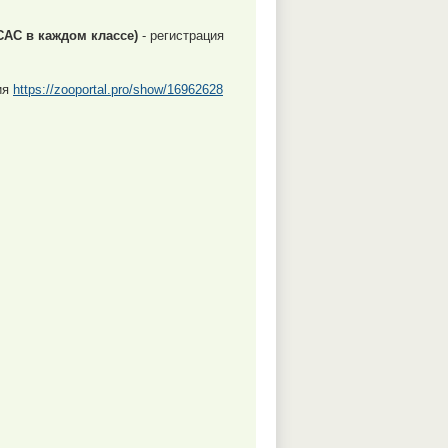
АС в каждом классе)
- регистрация
ия
https://zooportal.pro/show/16962628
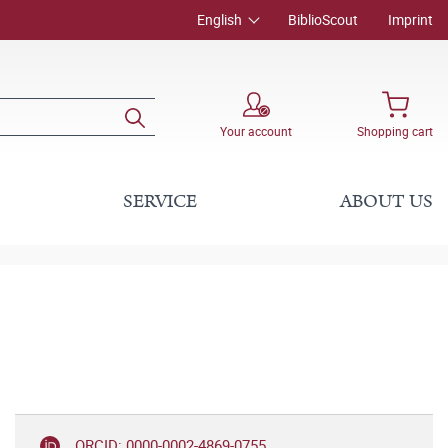
English
BiblioScout
Imprint
Your account
Shopping cart
SERVICE
ABOUT US
ORCID: 0000-0002-4869-0755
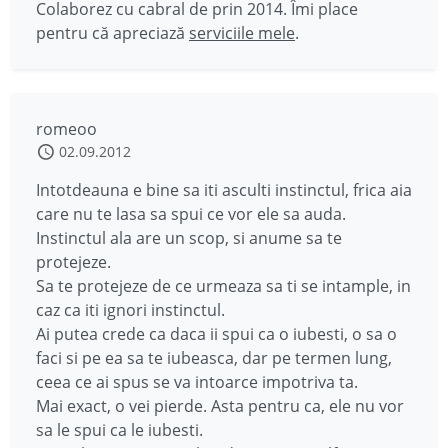
Colaborez cu cabral de prin 2014. Îmi place
pentru că apreciază
serviciile mele
.
romeoo
02.09.2012
Intotdeauna e bine sa iti asculti instinctul, frica aia
care nu te lasa sa spui ce vor ele sa auda.
Instinctul ala are un scop, si anume sa te
protejeze.
Sa te protejeze de ce urmeaza sa ti se intample, in
caz ca iti ignori instinctul.
Ai putea crede ca daca ii spui ca o iubesti, o sa o
faci si pe ea sa te iubeasca, dar pe termen lung,
ceea ce ai spus se va intoarce impotriva ta.
Mai exact, o vei pierde. Asta pentru ca, ele nu vor
sa le spui ca le iubesti.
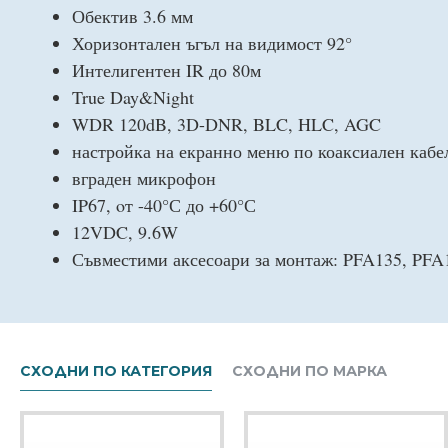
Обектив 3.6 мм
Хоризонтален ъгъл на видимост 92°
Интелигентен IR до 80м
True Day&Night
WDR 120dB, 3D-DNR, BLC, HLC, AGC
настройка на екранно меню по коаксиален кабе
вграден микрофон
IP67, oт -40°С до +60°С
12VDC, 9.6W
Съвместими аксесоари за монтаж: PFA135, PFA
СХОДНИ ПО КАТЕГОРИЯ
СХОДНИ ПО МАРКА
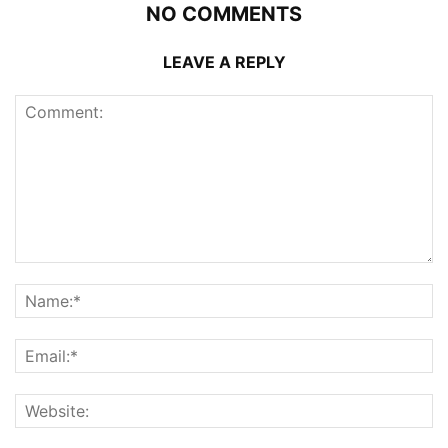
NO COMMENTS
LEAVE A REPLY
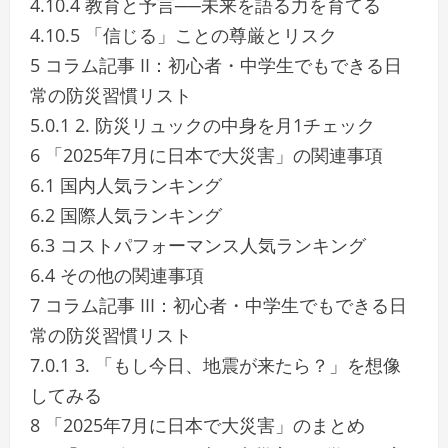
4.10.4 教育と予言──未来を語る力を育てる
4.10.5 「信じる」ことの尊厳とリスク
5 コラム記事 II：初心者・中学生でもできる日
常の防災習慣リスト
5.0.1 2. 防災リュックの中身を月1チェック
6 「2025年7月に日本で大災害」の関連事項
6.1 国内人気ランキング
6.2 国際人気ランキング
6.3 コストパフォーマンス人気ランキング
6.4 その他の関連事項
7 コラム記事 III：初心者・中学生でもできる日
常の防災習慣リスト
7.0.1 3. 「もし今日、地震が来たら？」を想像
してみる
8 「2025年7月に日本で大災害」のまとめ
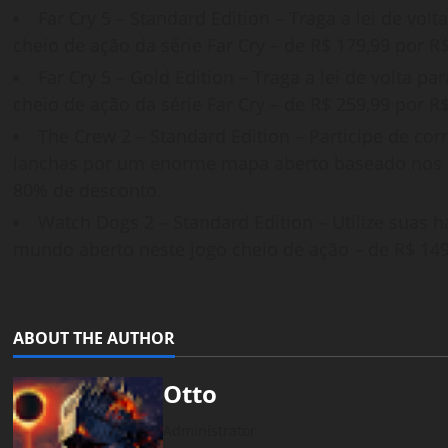
Far Cry 5 – Standard Edition – Traga a lei de vo
cheio de ação da série Far Cry – de R$ 179,99 por 
Far Cry 5 – Gold Edition – Traga a lei de volta 
cheio de ação da série Far Cry – de R$ 259,99 por 
The Crew 2 – Standard Edition – Participe de corr
lanchas por um enorme mapa aberto baseado nos Es
80% de desconto.
Watch Dogs 2 – Standard Edition – Utilize suas
mundo aberto neste jogo cheio de ação – de R$ 149
ABOUT THE AUTHOR
Otto
Administrator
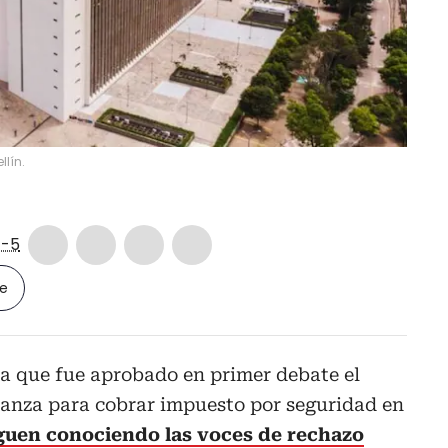
llín.
-5
le
 a que fue aprobado en primer debate el
anza para cobrar impuesto por seguridad en
iguen conociendo las voces de rechazo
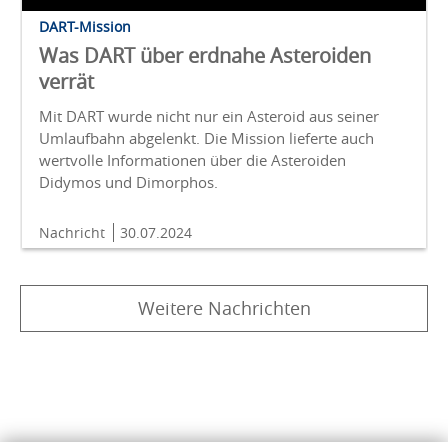
DART-Mission
Was DART über erdnahe Asteroiden
verrät
Mit DART wurde nicht nur ein Asteroid aus seiner
Umlaufbahn abgelenkt. Die Mission lieferte auch
wertvolle Informationen über die Asteroiden
Didymos und Dimorphos.
Nachricht
30.07.2024
Weitere Nachrichten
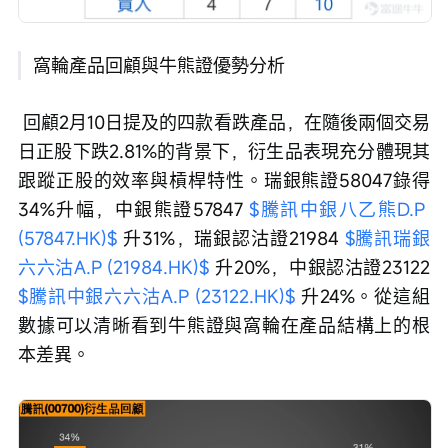
窩輪產品回顧與牛熊證優勢分析
 回顧2月10日提及的四款看跌產品，在隨後兩個交易
日正股下跌2.81%的背景下，衍生品表現充分體現其
跟蹤正股的效率與槓桿特性。瑞銀熊證58047錄得
34%升幅，中銀熊證57847 
$騰訊中銀八乙熊D.P 
(57847.HK)$
 升31%，瑞銀認沽證21984 
$騰訊瑞銀
六六沽A.P (21984.HK)$
 升20%，中銀認沽證23122 
$騰訊中銀六六沽A.P (23122.HK)$
 升24%。從這組
數據可以清晰看到牛熊證與窩輪在產品結構上的根
本差異。 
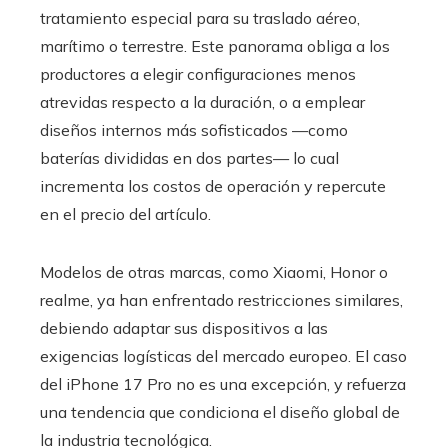
tratamiento especial para su traslado aéreo,
marítimo o terrestre. Este panorama obliga a los
productores a elegir configuraciones menos
atrevidas respecto a la duración, o a emplear
diseños internos más sofisticados —como
baterías divididas en dos partes— lo cual
incrementa los costos de operación y repercute
en el precio del artículo.
Modelos de otras marcas, como Xiaomi, Honor o
realme, ya han enfrentado restricciones similares,
debiendo adaptar sus dispositivos a las
exigencias logísticas del mercado europeo. El caso
del iPhone 17 Pro no es una excepción, y refuerza
una tendencia que condiciona el diseño global de
la industria tecnológica.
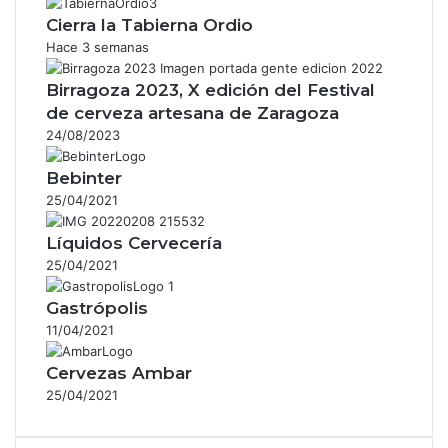
Cierra la Tabierna Ordio
Hace 3 semanas
Birragoza 2023, X edición del Festival
de cerveza artesana de Zaragoza
24/08/2023
Bebinter
25/04/2021
Líquidos Cervecería
25/04/2021
Gastrópolis
11/04/2021
Cervezas Ambar
25/04/2021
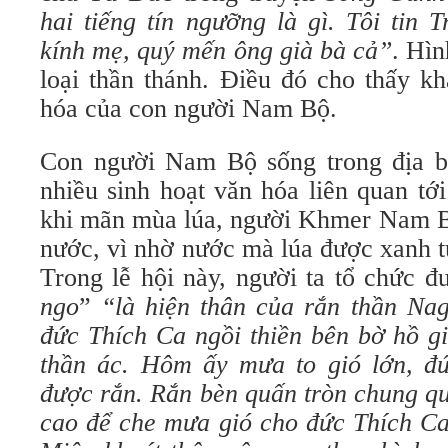
hai tiếng tín ngưỡng là gì. Tôi tin T
kính mẹ, quý mến ông già bà cả”
. Hìn
loại thần thánh. Điều đó cho thấy k
hóa của con người Nam Bộ.
Con người Nam Bộ sống trong địa b
nhiều sinh hoạt văn hóa liên quan t
khi mãn mùa lúa, người Khmer Nam Bộ
nước, vì nhờ nước mà lúa được xanh t
Trong lễ hội này, người ta tổ chức đ
ngo
”
“là hiện thân của rắn thần Nag
đức Thích Ca ngồi thiền bên bờ hồ g
thần ác. Hôm ấy mưa to gió lớn, đ
được rắn. Rắn bèn quấn tròn chung q
cao để che mưa gió cho đức Thích Ca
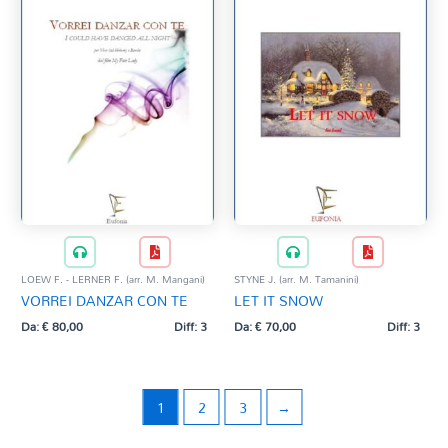
LOEW F. - LERNER F. (arr. M. Mangani)
STYNE J. (arr. M. Tamanini)
VORREI DANZAR CON TE
LET IT SNOW
Da:
€
80,00
Diff: 3
Da:
€
70,00
Diff: 3
1
2
3
→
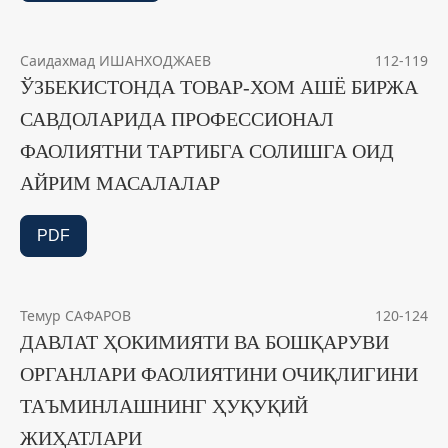
Саидахмад ИШАНХОДЖАЕВ
112-119
ЎЗБЕКИСТОНДА ТОВАР-ХОМ АШЁ БИРЖА
САВДОЛАРИДА ПРОФЕССИОНАЛ
ФАОЛИЯТНИ ТАРТИБГА СОЛИШГА ОИД
АЙРИМ МАСАЛАЛАР
PDF
Темур САФАРОВ
120-124
ДАВЛАТ ҲОКИМИЯТИ ВА БОШҚАРУВИ
ОРГАНЛАРИ ФАОЛИЯТИНИ ОЧИҚЛИГИНИ
ТАЪМИНЛАШНИНГ ҲУҚУҚИЙ
ЖИҲАТЛАРИ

————————

## INSTRUCTIONS FOR THE TASK
Wherever a line of the entries holds the string "DART", copy that line.

## EXPECTED ANSWER
DART-Mission
Was DART über erdnahe Asteroiden
Mit DART wurde nicht nur ein Asteroid aus seiner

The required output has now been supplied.